Can Antibacterial Soaps Make You Sick?

Antibacterial Soaps
The chemical triclosan, found in some antibacterial soaps and other household products, may compromise the immune system and cause disease. Image Credit: Bill Branson / National Cancer Institute

Can Antibacterial Soaps Make You Sick?

Do antibacterial soaps make people more prone to develop illnesses? Can antibacterial soaps actually make you sick? Research studies indicate that there is a link between overexposure to a chemical in some antibacterial soaps and the development of certain diseases. Antibacterial soaps containing the chemical triclosan may cause greater incidences of allergies in children.
Triclosan is an anitmicrobial agent found in antibacterial soaps and other household products such as toothpaste, deodorants, detergents, and cosmetics. Triclosan chemicals function similarly to hormones and can cause endocrine system disruptions. Long term use of products containing triclosan can result in the accumulation of the chemical in the body over time. Triclosan has been detected in human blood, urine, and breast milk. Studies indicate that people of age 18 and under with higher levels of triclosan in the body are more likely to be diagnosed with allergies or hay fever. In addition, constant exposure to antibacterial agents and ultra-clean environments during childhood can stunt immune system development leading to an increased risk for the development of disease in adulthood. Diseases that could potentially develop include heart disease and cancer.

Exposure to Germs Helps Build Immune System

It is common knowledge that keeping a clean environment is the best way to prevent the spread of germs.
Ultra-clean environments however, may not be best for children. This type of environment prevents children from being exposed to common germs. Exposure to germs is needed to ensure the development of an effective immune system later in life. By constantly using antibacterial soaps and hand sanitizers, parents may be inadvertently inhibiting immune network development in their children.
Inflammatory systems in the body require greater exposure to bacteria and other microbes for proper development. When bacteria infect the body, the immune system initiates an inflammatory response to destroy the germs. Blood vessels dilate around the infected area to increase blood flow and to allow more white blood cells to reach the area. The tissue around the infected area may become red, swollen, and may even be painful. When the inflammatory response ends, the germs are destroyed and the infection no longer persists. A lack of exposure to microbes early in life may result in greater levels of inflammation in adulthood and a higher risk for disease.

Antibacterial Soap Alternatives

Washing your hands properly with plain soap and water is reported to be as effective at preventing infectious illness as using consumer antibacterial soaps. Unlike the antibacterial soaps used in hospitals or other clinical settings, consumer antibacterial soaps contain lower concentrations of triclosan. This makes them less effective at killing germs. In addition, consumer formulated antibacterial soaps are thought to lead to antibiotic resistance in some bacteria. Other bacteria, such as Escherichia coli (E.coli), have shown resistance to triclosan.
Triclosan kills bacteria by targeting a specific biochemical pathway. The cell walls of the bacteria however, are not disrupted or destroyed.
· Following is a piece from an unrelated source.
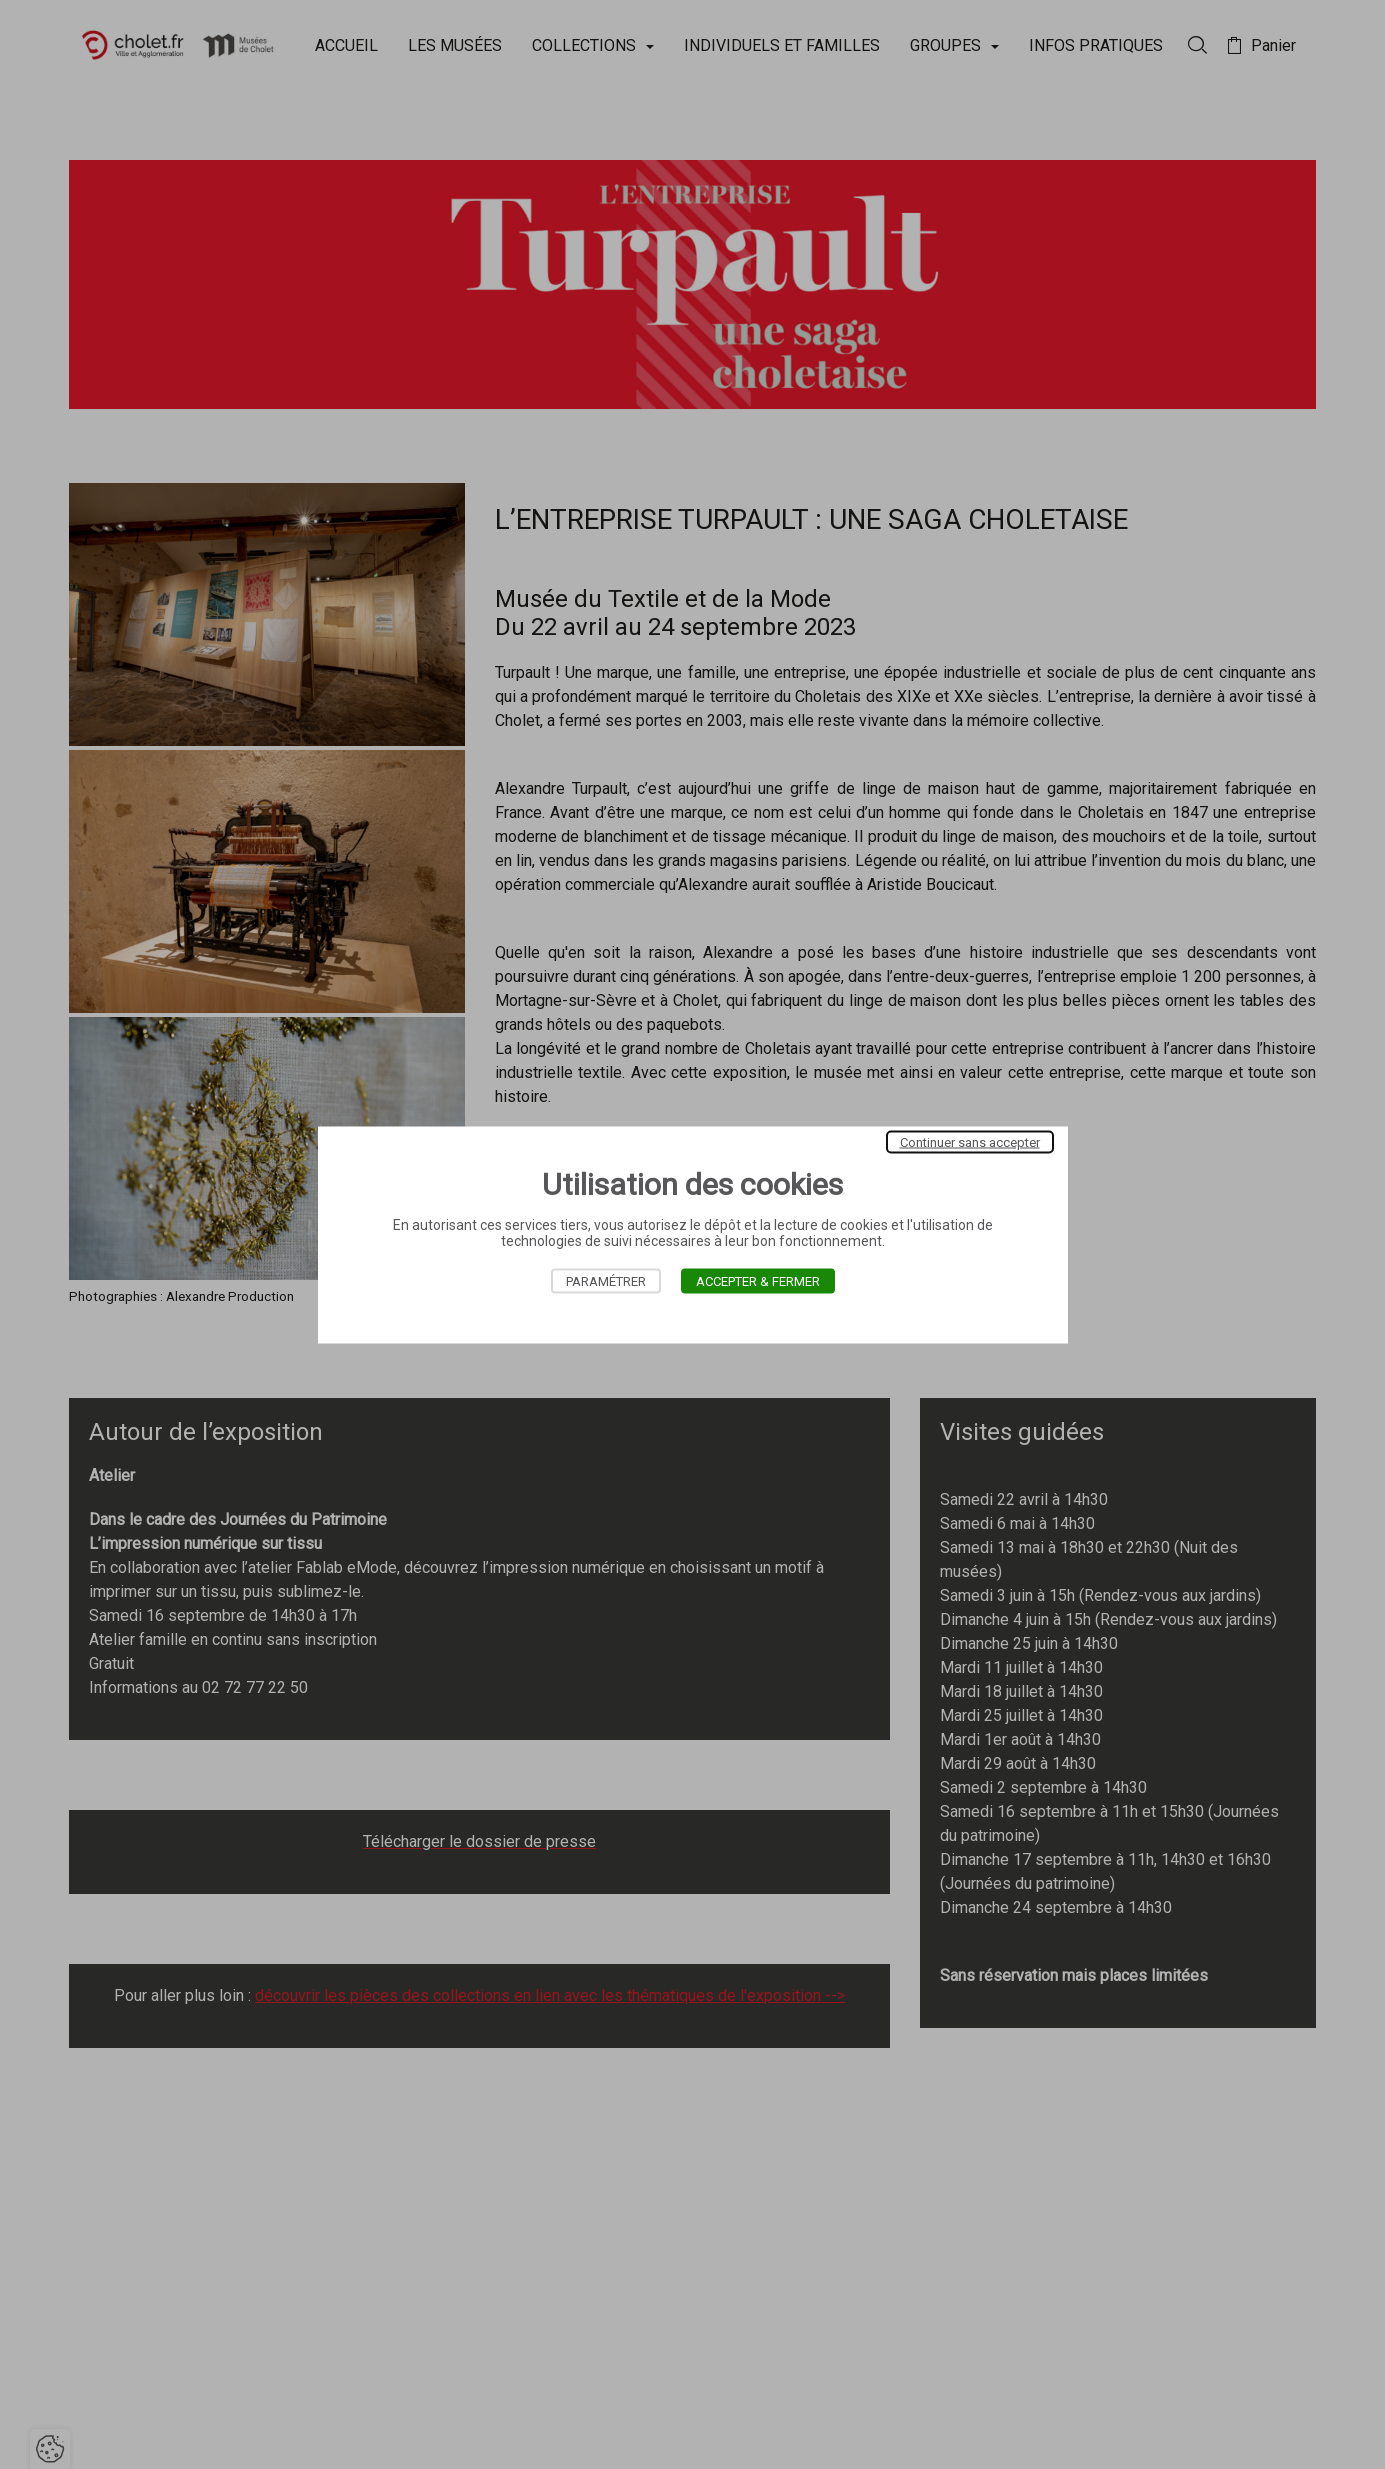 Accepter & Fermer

If these bacteria undergo certain gene mutations, they can develop resistance to triclosan.

Alcohol-based hand sanitizers have been found to be more effective at killing bacteria than antibacterial soaps. The alcohol targets bacterial proteins, destroying the germs. When using these sanitizers, be sure they contain at least 60 percent alcohol. Although plain soap and water don't actually kill bacteria, washing and drying your hands properly with soap and water is still considered the best way to prevent the spread of bacteria and infectious disease. Soap and water physically remove the germs from your hands. Washing your hands properly with soap and water for at least 30 seconds can remove 99 percent of germs. Because alcohol-based hand sanitizers don't work as well when your hands are covered with dirt or food, using soap and water is the best option when available.